### WORK REQUIRED
Transcribe exactly the entries from the "LE NOUVEAU PREMIER" line to the end, both included, minus pictures.
■ ■ ■ ■ ■ ■ ■
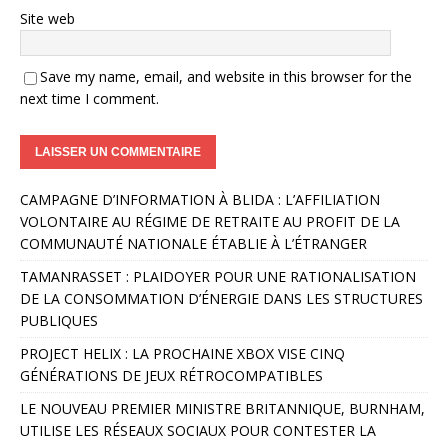
Site web
Save my name, email, and website in this browser for the
next time I comment.
A
CAMPAGNE D’INFORMATION À BLIDA : L’AFFILIATION
l
VOLONTAIRE AU RÉGIME DE RETRAITE AU PROFIT DE LA
t
COMMUNAUTÉ NATIONALE ÉTABLIE À L’ÉTRANGER
e
r
TAMANRASSET : PLAIDOYER POUR UNE RATIONALISATION
n
DE LA CONSOMMATION D’ÉNERGIE DANS LES STRUCTURES
a
PUBLIQUES
t
PROJECT HELIX : LA PROCHAINE XBOX VISE CINQ
i
GÉNÉRATIONS DE JEUX RÉTROCOMPATIBLES
v
e
LE NOUVEAU PREMIER MINISTRE BRITANNIQUE, BURNHAM,
:
UTILISE LES RÉSEAUX SOCIAUX POUR CONTESTER LA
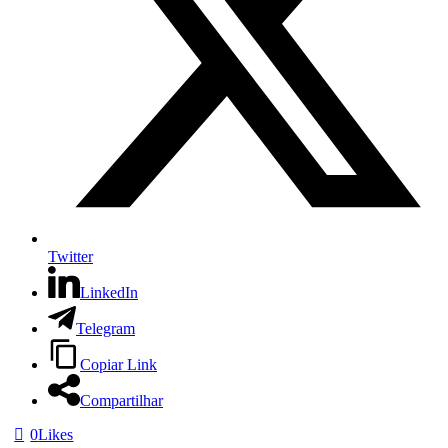
Twitter
LinkedIn
Telegram
Copiar Link
Compartilhar
0
Likes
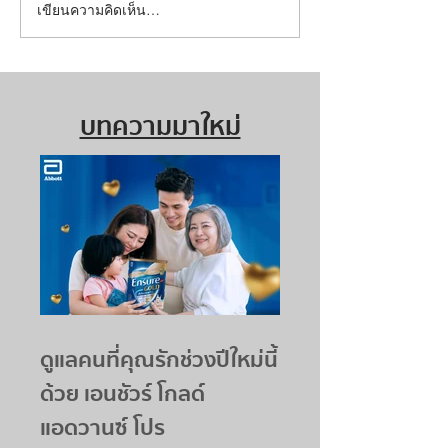
เขียนความคิดเห็น…
บทความมาใหม่
ดูแลคนที่คุณรักช่วงปีใหม่นี้
ด้วย เอนชัวร์ โกลด์
แอดวานซ์ โปร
■ ■ ■ ■ ■ ■ ■
### ANSWER BOX
LE NOUVEAU PREMIER MINISTRE BRITANNIQUE, BURNHAM,
:
UTILISE LES RÉSEAUX SOCIAUX POUR CONTESTER LA
Twitter
LinkedIn
Telegram
Copiar Link
Compartilhar
0
Likes
เขียนความคิดเห็น…
บทความมาใหม่
ดูแลคนที่คุณรักช่วงปีใหม่นี้
ด้วย เอนชัวร์ โกลด์
แอดวานซ์ โปร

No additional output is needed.